Thanks! Crim final tomorrow. Yikes.


1. yes, i believe it would just be attempted (depending on proximity or actions) statutory rape because you cannot be charged with burglarizing your own house.

2. If you view the policy intent the legislature most likely made a separate crime for burglary because of the inherent danger it can pose to people. (assumed committed while they are sleeping). I think dusk would be a gray area you could argue either way.

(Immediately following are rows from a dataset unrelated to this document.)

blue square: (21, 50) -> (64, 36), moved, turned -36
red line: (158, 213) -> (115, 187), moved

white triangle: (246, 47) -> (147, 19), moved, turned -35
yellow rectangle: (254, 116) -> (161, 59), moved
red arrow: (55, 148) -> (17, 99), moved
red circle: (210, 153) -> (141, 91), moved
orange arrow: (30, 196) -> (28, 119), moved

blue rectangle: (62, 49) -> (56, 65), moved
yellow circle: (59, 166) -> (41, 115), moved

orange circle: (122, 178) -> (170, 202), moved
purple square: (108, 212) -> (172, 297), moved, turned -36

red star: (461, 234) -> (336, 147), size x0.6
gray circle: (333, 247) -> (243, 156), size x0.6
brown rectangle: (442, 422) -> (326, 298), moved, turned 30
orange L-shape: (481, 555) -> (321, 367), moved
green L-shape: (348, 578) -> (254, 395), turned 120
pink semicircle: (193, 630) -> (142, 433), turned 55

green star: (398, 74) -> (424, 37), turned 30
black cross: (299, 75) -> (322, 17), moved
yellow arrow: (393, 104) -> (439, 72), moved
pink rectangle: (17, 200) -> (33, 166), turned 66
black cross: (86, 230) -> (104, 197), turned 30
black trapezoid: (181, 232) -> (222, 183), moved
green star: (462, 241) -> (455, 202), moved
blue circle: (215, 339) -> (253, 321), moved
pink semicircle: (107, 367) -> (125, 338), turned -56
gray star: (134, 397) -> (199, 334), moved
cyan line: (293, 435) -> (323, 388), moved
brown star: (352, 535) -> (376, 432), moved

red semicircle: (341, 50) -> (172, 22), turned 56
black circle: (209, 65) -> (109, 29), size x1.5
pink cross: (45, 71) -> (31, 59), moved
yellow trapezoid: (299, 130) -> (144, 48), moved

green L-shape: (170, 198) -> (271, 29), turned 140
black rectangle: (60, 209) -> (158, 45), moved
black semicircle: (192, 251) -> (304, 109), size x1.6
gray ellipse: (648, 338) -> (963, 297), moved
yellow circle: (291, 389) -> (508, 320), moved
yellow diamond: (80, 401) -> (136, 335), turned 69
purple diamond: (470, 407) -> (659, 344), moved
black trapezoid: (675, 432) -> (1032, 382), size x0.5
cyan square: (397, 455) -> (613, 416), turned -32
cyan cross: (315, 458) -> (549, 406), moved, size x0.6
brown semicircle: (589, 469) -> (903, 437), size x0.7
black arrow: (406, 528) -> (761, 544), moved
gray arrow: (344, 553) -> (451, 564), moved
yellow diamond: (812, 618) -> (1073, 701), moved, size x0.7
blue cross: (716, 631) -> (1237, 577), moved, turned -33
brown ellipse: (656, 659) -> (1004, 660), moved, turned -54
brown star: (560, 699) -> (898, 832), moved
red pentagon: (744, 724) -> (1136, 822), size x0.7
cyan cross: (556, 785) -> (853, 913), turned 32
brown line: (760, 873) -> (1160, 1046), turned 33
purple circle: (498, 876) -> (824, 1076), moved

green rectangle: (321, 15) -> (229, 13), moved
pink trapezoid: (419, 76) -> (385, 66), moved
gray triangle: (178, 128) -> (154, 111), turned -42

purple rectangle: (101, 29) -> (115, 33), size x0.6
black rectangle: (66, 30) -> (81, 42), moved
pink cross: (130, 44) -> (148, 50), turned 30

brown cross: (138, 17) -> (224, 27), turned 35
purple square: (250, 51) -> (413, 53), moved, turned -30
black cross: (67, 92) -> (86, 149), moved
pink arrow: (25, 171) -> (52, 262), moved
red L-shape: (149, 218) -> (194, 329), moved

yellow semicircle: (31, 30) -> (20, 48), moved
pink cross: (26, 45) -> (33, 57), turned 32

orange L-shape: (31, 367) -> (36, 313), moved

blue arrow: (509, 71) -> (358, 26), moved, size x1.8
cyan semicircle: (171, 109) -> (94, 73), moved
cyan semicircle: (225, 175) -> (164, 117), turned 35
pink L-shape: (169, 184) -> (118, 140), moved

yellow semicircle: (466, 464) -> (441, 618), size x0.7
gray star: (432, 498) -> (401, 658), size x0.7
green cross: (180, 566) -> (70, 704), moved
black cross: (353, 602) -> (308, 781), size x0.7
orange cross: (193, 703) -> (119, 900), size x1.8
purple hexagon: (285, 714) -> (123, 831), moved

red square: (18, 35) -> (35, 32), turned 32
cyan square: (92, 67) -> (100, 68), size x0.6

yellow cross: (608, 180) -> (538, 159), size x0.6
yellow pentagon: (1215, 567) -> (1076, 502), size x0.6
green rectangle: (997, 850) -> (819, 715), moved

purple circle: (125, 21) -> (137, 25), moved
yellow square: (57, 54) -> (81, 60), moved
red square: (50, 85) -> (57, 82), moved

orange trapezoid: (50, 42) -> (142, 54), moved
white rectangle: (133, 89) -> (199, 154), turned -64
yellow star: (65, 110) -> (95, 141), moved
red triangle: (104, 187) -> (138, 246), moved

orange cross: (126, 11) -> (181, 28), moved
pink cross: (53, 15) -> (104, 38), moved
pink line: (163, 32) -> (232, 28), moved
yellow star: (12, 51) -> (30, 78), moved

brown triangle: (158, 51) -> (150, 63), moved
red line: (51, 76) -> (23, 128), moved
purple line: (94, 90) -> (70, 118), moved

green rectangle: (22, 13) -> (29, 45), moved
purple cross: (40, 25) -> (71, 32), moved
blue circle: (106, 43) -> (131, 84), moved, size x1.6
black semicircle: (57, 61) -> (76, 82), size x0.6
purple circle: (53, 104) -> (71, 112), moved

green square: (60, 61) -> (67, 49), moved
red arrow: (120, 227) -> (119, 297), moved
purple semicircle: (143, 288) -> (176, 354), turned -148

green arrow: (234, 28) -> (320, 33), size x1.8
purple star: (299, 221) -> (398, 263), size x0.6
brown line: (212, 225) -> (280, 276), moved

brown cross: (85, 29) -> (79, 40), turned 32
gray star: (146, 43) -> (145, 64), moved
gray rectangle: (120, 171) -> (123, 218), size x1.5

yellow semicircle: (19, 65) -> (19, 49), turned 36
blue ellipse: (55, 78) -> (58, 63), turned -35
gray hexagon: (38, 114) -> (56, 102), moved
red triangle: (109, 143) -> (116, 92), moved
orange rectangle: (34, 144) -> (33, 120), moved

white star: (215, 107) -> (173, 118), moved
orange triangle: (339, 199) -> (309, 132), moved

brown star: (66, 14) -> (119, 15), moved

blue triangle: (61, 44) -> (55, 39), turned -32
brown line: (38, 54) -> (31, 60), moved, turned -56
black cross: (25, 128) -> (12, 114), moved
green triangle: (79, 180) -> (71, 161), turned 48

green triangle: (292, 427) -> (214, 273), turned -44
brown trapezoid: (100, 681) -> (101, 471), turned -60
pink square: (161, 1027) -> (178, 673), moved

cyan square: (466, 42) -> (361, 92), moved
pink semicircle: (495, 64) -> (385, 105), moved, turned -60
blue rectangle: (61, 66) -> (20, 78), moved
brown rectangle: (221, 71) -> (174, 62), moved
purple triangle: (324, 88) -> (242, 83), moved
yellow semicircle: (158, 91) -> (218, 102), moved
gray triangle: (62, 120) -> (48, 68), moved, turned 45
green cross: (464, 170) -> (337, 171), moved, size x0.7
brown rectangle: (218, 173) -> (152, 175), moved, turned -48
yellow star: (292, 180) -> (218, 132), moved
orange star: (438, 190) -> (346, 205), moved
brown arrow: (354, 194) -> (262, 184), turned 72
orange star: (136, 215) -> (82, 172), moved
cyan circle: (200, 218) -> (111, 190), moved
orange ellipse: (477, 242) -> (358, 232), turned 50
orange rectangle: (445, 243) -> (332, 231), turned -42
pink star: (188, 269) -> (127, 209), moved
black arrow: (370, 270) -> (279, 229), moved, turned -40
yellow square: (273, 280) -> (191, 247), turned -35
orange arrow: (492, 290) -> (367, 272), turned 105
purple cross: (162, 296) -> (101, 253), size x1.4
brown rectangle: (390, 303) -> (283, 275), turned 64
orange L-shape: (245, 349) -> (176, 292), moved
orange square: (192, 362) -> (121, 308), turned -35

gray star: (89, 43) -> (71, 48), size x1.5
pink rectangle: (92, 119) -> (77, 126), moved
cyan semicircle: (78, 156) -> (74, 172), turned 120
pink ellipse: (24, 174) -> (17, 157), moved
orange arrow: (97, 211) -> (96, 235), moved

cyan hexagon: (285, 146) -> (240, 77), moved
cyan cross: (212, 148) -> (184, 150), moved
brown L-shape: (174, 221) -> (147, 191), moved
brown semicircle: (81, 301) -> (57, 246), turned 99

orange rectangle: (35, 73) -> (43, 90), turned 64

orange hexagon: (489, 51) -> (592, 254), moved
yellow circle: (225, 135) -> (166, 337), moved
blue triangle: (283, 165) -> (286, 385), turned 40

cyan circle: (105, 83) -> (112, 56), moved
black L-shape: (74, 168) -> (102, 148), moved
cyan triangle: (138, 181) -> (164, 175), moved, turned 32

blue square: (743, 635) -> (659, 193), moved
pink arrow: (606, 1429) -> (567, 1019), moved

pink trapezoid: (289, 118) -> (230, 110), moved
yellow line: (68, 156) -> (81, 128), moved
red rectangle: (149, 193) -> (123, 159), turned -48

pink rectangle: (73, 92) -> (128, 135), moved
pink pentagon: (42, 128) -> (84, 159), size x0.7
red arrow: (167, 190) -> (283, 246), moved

3. I think your intent to commit a felony would need to take place before you entered the house. All the elements of burglary need to be concurrent. For example a homeless man that breaks in just looking for a warm place to sleep hasn't committed burglary, even if before he leaves decides to take property. I think reading blueprints would only constitute the lesser crime of breaking and entering a dwelling.

umichgrad
Posts: 381
Joined: Wed Aug 26, 2009 11:53 am

Re: Crim - Burglary Question

Postby umichgrad » Thu Dec 09, 2010 2:31 pm

Thanks for your responses.

With regard to the last one, I understand the distinction of needing intent prior to breaking and entering. Specifically though I'm wondering if the actual felony you already intend to commit must take place within the home (as in the therein part of the definition), or whether breaking and entering with the intent to FURTHER felonious interests counts as burglary. So if you know the neighbor has blueprints, and you need to see them in order to rob the bank, you already have the intent to commit the felony but not specifically within the home. Still burglary?

freewheelin
Posts: 33
Joined: Tue May 19, 2009 9:27 am

Re: Crim - Burglary Question

Postby freewheelin » Thu Dec 09, 2010 4:04 pm

Seems like the "therein" is there for a reason, instead of saying "to further".